Так все остальные его одноклассники пошли и сдались. И девочки тоже. «Всем коллективом», как сказал Василий. Даже Даня, который, как считалось, никуда из класса не выходил, потому что маленький, пугливый и ранимый (в том смысле, что может на ровном месте получить рану) сказал, что бегал на втором этаже. Правда, ему учительница не поверила, и он очень расстроился, потому что всем двойки поставили, а ему нет. Расстроился не только из-за двойки, а еще из-за того, что это был его первый побег на второй этаж. Он долго собирался, настраивался. Для него это стало целым событием. Потом мама узнала, что даже папа его настраивал – мол, давай, сын, похулигань хоть самую малость. Порадуй отца, от которого когда-то страдала вся школа. И Даня, явно пошедший не в папу, решился. Мало того что никто из одноклассников его противоправного поступка не заметил – они как раз в это время сдавались на другой лестнице, – так еще и учительница не поверила. И доказательств не было. А ему так хотелось, чтобы папа, глядя на красивую красную двойку за поведение в дневнике и гневную запись, обнял его и сказал: «Узнаю, вот это мой сын».

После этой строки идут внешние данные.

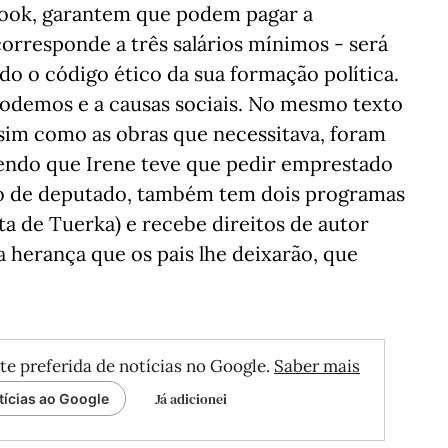
ok, garantem que podem pagar a
corresponde a três salários mínimos - será
o o código ético da sua formação política.
odemos e a causas sociais. No mesmo texto
ssim como as obras que necessitava, foram
endo que Irene teve que pedir emprestado
nado de deputado, também tem dois programas
ta de Tuerka) e recebe direitos de autor
a herança que os pais lhe deixarão, que
te preferida de notícias no Google.
Saber mais
Já adicionei
tícias ao Google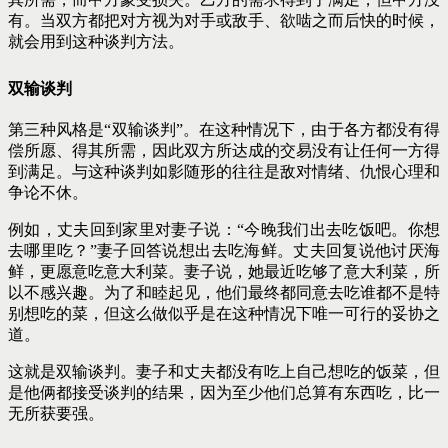
有。当双方都把对方视为对手或敌手、欲啮之而后快的时候，
就会用到这种谈判方法。
双输谈判
第三种风格是“双输谈判”。在这种情况下，由于各方都没有得
偿所愿、得其所需，因此双方所达成的交易没有让任何一方得
到满足。与这种谈判如影随形的往往是敌对情绪、仇恨心理和
争论不休。
例如，丈夫回到家里对妻子说：“今晚我们出去吃饭吧。你想
去哪里吃？”妻子回答说想出去吃海鲜。丈夫回复说他讨厌海
鲜，更愿意吃意大利菜。妻子说，她最近吃够了意大利菜，所
以不感兴趣。为了和睦起见，他们最终都同意去吃谁都不是特
别想吃的菜，但这么做似乎是在这种情况下唯一可行的妥协之
道。
这就是双输谈判。妻子和丈夫都没有吃上自己想吃的饭菜，但
是他俩都接受谈判的结果，因为至少他们总算有东西吃，比一
无所获要强。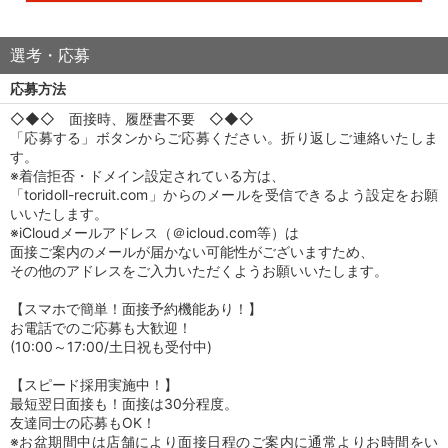
選考・応募
応募方法
◇◆◇ 面接時、履歴書不要 ◇◆◇
「応募する」ボタンからご応募ください。折り返しご連絡いたしま
す。
※着信拒否・ドメイン設定されている方は、
「toridoll-recruit.com」からのメールを受信できるよう設定をお願
いいたします。
※iCloudメールアドレス（＠icloud.com等）は
面接ご案内のメールが届かない可能性がございますため、
その他のアドレスをご入力いただくようお願いいたします。
【スマホで簡単！面接予約機能あり！】
お電話でのご応募も大歓迎！
(10:00～17:00/土日祝も受付中)
【スピード採用実施中！】
最短翌日面接も！面接は30分程度。
友達同士の応募もOK！
※お盆期間中は店舗により面接日程のご案内に通常よりお時間をい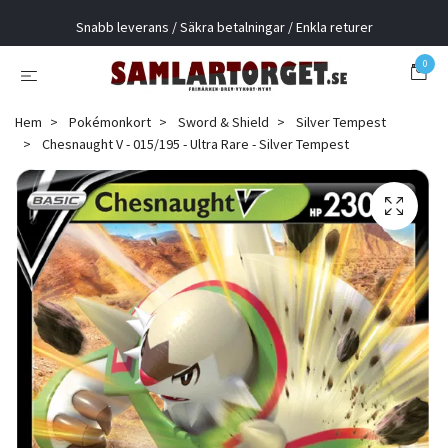
Snabb leverans / Säkra betalningar / Enkla returer
0
Hem
Pokémonkort
Sword & Shield
Silver Tempest
Chesnaught V - 015/195 - Ultra Rare - Silver Tempest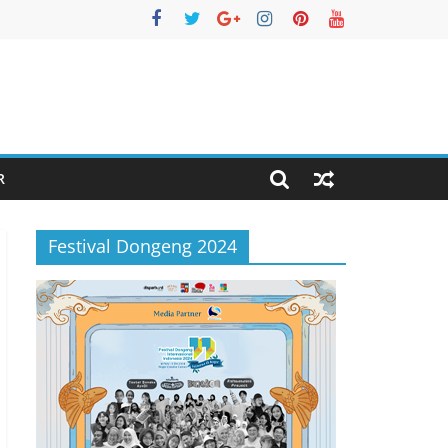
R
Festival Dongeng 2024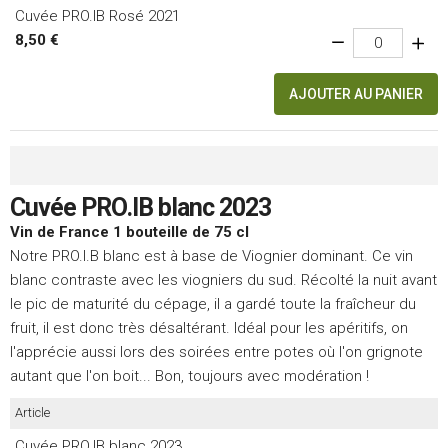
Cuvée PRO.IB Rosé 2021
8,50 €
AJOUTER AU PANIER
Cuvée PRO.IB blanc 2023
Vin de France 1 bouteille de 75 cl
Notre PRO.I.B blanc est à base de Viognier dominant. Ce vin
blanc contraste avec les viogniers du sud. Récolté la nuit avant
le pic de maturité du cépage, il a gardé toute la fraîcheur du
fruit, il est donc très désaltérant. Idéal pour les apéritifs, on
l'apprécie aussi lors des soirées entre potes où l'on grignote
autant que l'on boit... Bon, toujours avec modération !
Article
Cuvée PRO.IB blanc 2023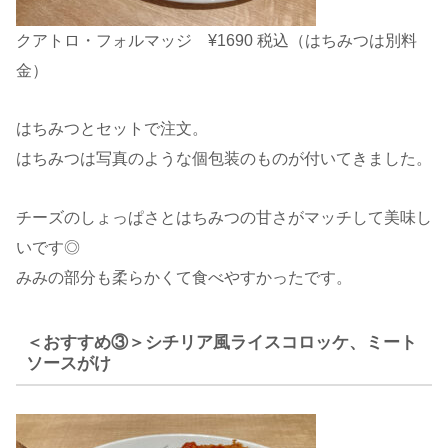
クアトロ・フォルマッジ ¥1690 税込（はちみつは別料
金）
はちみつとセットで注文。
はちみつは写真のような個包装のものが付いてきました。
チーズのしょっぱさとはちみつの甘さがマッチして美味し
いです◎
みみの部分も柔らかくて食べやすかったです。
＜おすすめ③＞シチリア風ライスコロッケ、ミート
ソースがけ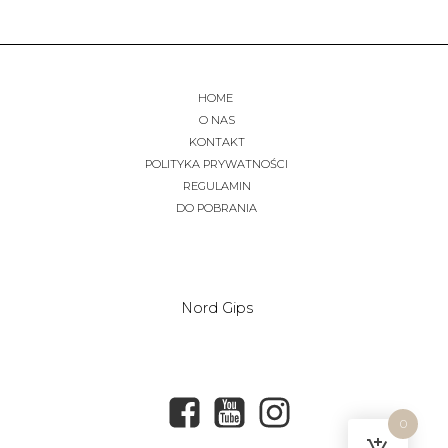
HOME
O NAS
KONTAKT
POLITYKA PRYWATNOŚCI
REGULAMIN
DO POBRANIA
Nord Gips
0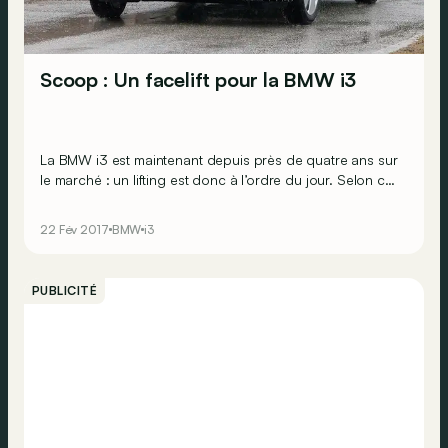
Scoop : Un facelift pour la BMW i3
La BMW i3 est maintenant depuis près de quatre ans sur
le marché : un lifting est donc à l’ordre du jour. Selon ces
images, la version revue et corrigée ne va pas tarder à
venir.
22 Fév 2017
BMW
i3
PUBLICITÉ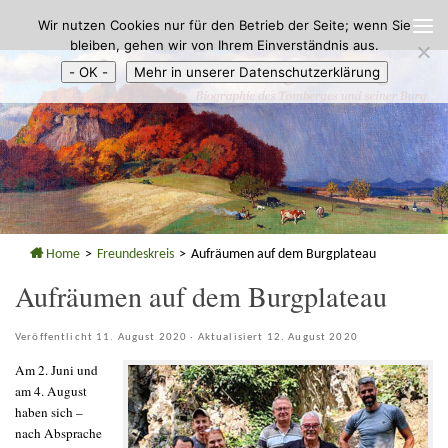
Wir nutzen Cookies nur für den Betrieb der Seite; wenn Sie
Zum Inhalt springen
bleiben, gehen wir von Ihrem Einverständnis aus.
- OK -
Mehr in unserer Datenschutzerklärung
Home
>
Freundeskreis
>
Aufräumen auf dem Burgplateau
Aufräumen auf dem Burgplateau
Veröffentlicht
11. August 2020
· Aktualisiert
12. August 2020
Am 2. Juni und
am 4. August
haben sich –
nach Absprache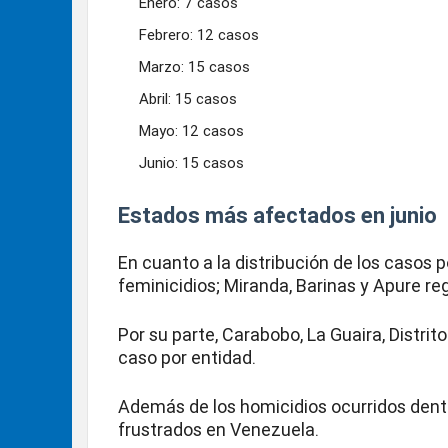
Enero: 7 casos
Febrero: 12 casos
Marzo: 15 casos
Abril: 15 casos
Mayo: 12 casos
Junio: 15 casos
Estados más afectados en junio
En cuanto a la distribución de los casos p
feminicidios; Miranda, Barinas y Apure re
Por su parte, Carabobo, La Guaira, Distrit
caso por entidad.
Además de los homicidios ocurridos dentr
frustrados en Venezuela.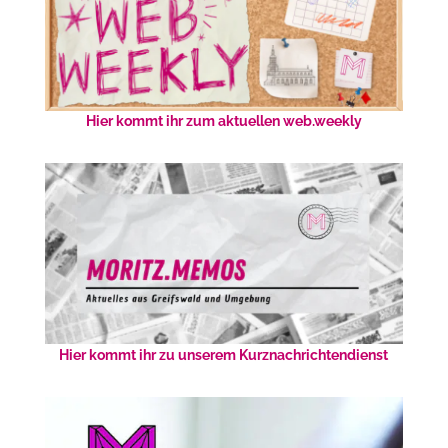
Hier kommt ihr zum aktuellen web.weekly
Hier kommt ihr zu unserem Kurznachrichtendienst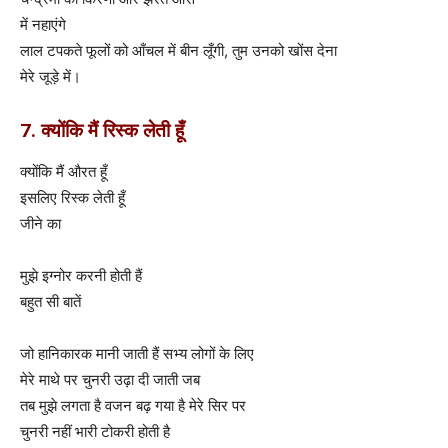
में नहाएंगे
लाल टपकते फूलों को आँचल में बीन लूँगी, तुम उनको खोंस देना
मेरे जूड़े में।
7. क्योंकि मैं रिस्क लेती हूँ
क्योंकि मैं औरत हूँ
इसलिए रिस्क लेती हूँ
जीने का
मुझे इग्नोर करनी होती हैं
बहुत सी बातें
जो हानिकारक मानी जाती हैं सभ्य लोगों के लिए
मेरे माथे पर चुनरी उढ़ा दी जाती जब
तब मुझे लगता है वजन बढ़ गया है मेरे सिर पर
चुनरी नहीं भारी टोकरी होती है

– Они совсем другие... – задумчиво сказала маме мама Алисы.

Она тоже успела поговорить с дочерью про первую любовь, про неразделенные чувства...

– Мам, при чем тут чувства? У меня только Васин телефон есть, и он всегда задание записывает, – не поняла ее дочь.

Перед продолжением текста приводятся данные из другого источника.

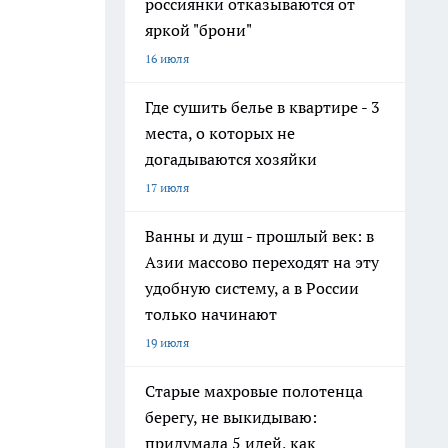
россиянки отказываются от
яркой "брони"
16 июля
Где сушить белье в квартире - 3
места, о которых не
догадываются хозяйки
17 июля
Ванны и душ - прошлый век: в
Азии массово переходят на эту
удобную систему, а в России
только начинают
19 июля
Старые махровые полотенца
берегу, не выкидываю:
придумала 5 идей, как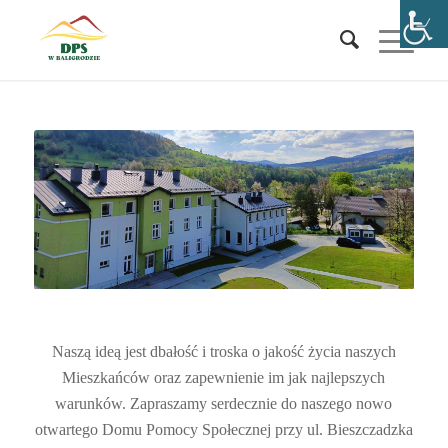
Naszą ideą jest dbałość i troska o jakość życia naszych
Mieszkańców oraz zapewnienie im jak najlepszych
warunków. Zapraszamy serdecznie do naszego nowo
otwartego Domu Pomocy Społecznej przy ul. Bieszczadzka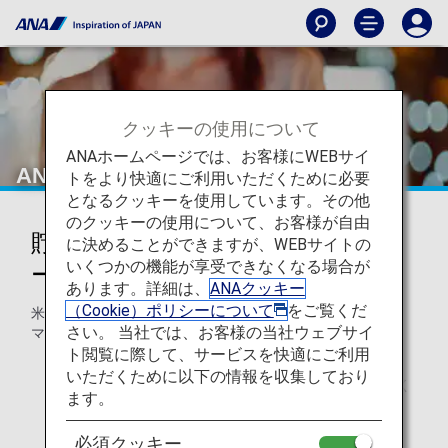
クッキーの使用について
ANAホームページでは、お客様にWEBサイ
ANAマイレージクラブe-ギフトカード
トをより快適にご利用いただくために必要
となるクッキーを使用しています。その他
のクッキーの使用について、お客様が自由
貯まったマイルを各種ANAマイレ
に決めることができますが、WEBサイトの
いくつかの機能が享受できなくなる場合が
ージクラブe-ギフトカードへ交換
あります。詳細は、
ANAクッキー
（Cookie）ポリシーについて
をご覧くだ
米国にANAマイレージクラブ登録住所をお持ちのお客様は、
さい。 当社では、お客様の当社ウェブサイ
マイルを各種e-ギフトカードへ交換いただけます。
ト閲覧に際して、サービスを快適にご利用
* 本サービスの利用は米国在住のお客様のみとなりま
いただくために以下の情報を収集しており
す。米国居住証明書類のご提示をお願いさせていただく
ます。
場合があります。
4,500マイル：25USD分のe-ギフトカード
必須クッキー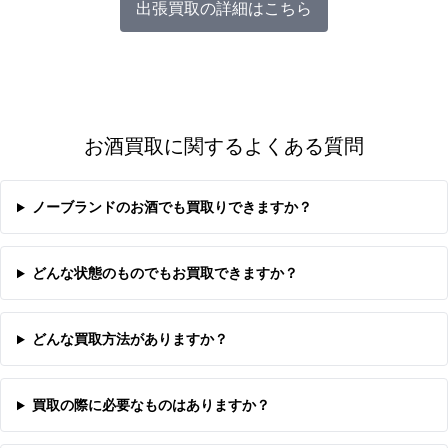
出張買取の詳細はこちら
お酒買取に関するよくある質問
ノーブランドのお酒でも買取りできますか？
どんな状態のものでもお買取できますか？
どんな買取方法がありますか？
買取の際に必要なものはありますか？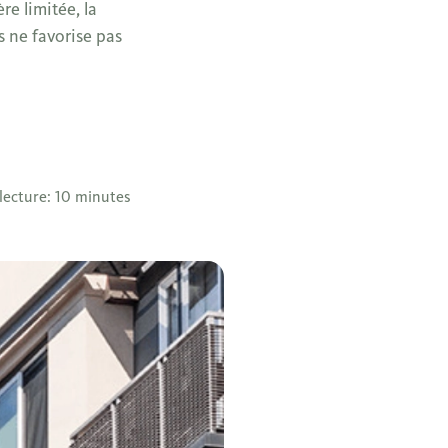
re limitée, la
s ne favorise pas
lecture: 10 minutes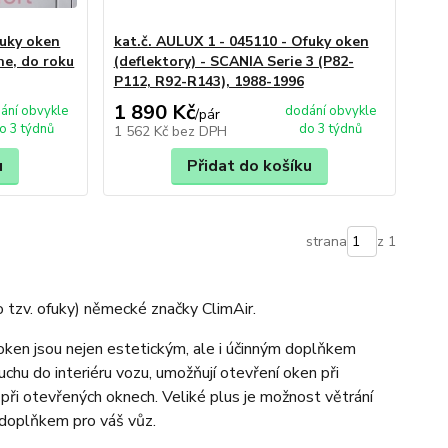
fuky oken
kat.č. AULUX 1 - 045110 - Ofuky oken
he, do roku
(deflektory) - SCANIA Serie 3 (P82-
P112, R92-R143), 1988-1996
1 890 Kč
ání obvykle
dodání obvykle
/
pár
o 3 týdnů
do 3 týdnů
1 562 Kč
bez DPH
u
Přidat do košíku
strana
z 1
 tzv. ofuky) německé značky ClimAir.
 oken jsou nejen estetickým, ale i účinným doplňkem
chu do interiéru vozu, umožňují otevření oken při
 při otevřených oknech. Veliké plus je možnost větrání
doplňkem pro váš vůz.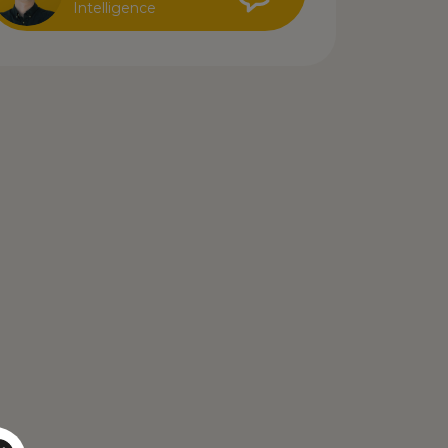
Intelligence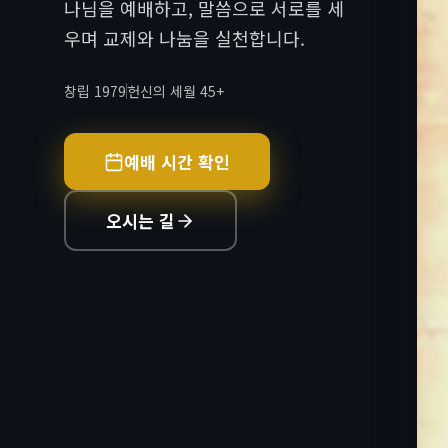
나님을 예배하고, 말씀으로 서로를 세
우며 교제와 나눔을 실천합니다.
창립 1979
헌신의 세월 45+
예배 시간 확인
오시는 길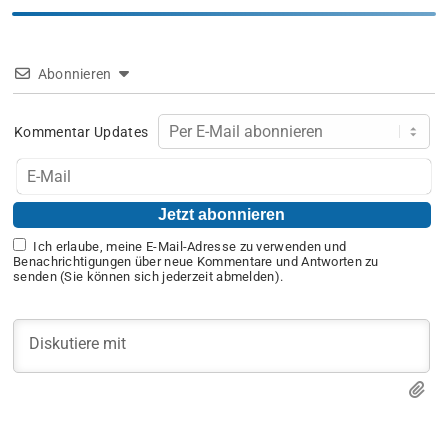
Abonnieren
Kommentar Updates
Ich erlaube, meine E-Mail-Adresse zu verwenden und
Benachrichtigungen über neue Kommentare und Antworten zu
senden (Sie können sich jederzeit abmelden).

Вообще, очень смешно, когда Вася делает домашние задания. Я стараюсь оказаться в это время в его комнате, хотя меня выгоняют, чтобы не мешала. Но мама с папой ему мешают больше, чем я.

Требовалось вставить пропущенное слово: «заяц-беляк и заяц....». «Серак», – написал Вася в тетради по окружающему миру и посмотрел в окно.

– Вась, подумай, может, не серак? – едва сдерживаясь от негодования и возмущения, уговаривала мама.

– Очень даже серак! – проговорил проходящий по коридору папа. – Все животные – сераки, особенно весной, когда это серако, пролежавшее всю зиму, пахнет. В парк не зайти!

– Черняк? – сделал еще одну попытку Вася. – А, нет, рысак!

– Правильно! – поддержал Васю папа. – Животные сделают серак, а потом рысаком дают драпака!

Зазвонил мамин телефон. Ее приятельница в это время решала с сыном химическую задачу.

– Слушай, а ты случайно не знаешь, что значит «молекулы колыбаются»? – спросила она.

– Понятия не имею, у меня плохо с химией, – ответила мама.

– Пол-Москвы уже обзвонила, никто не знает, – пожаловалась приятельница.

– Ты уверена, что молекулы, а не, например, атомы или частицы? – спросила мама, набирая запрос в спасительном Гугле.

– Не уверена. Но сын клянется, что именно так говорит учительница – «колыбаются». Может, термин какой-то?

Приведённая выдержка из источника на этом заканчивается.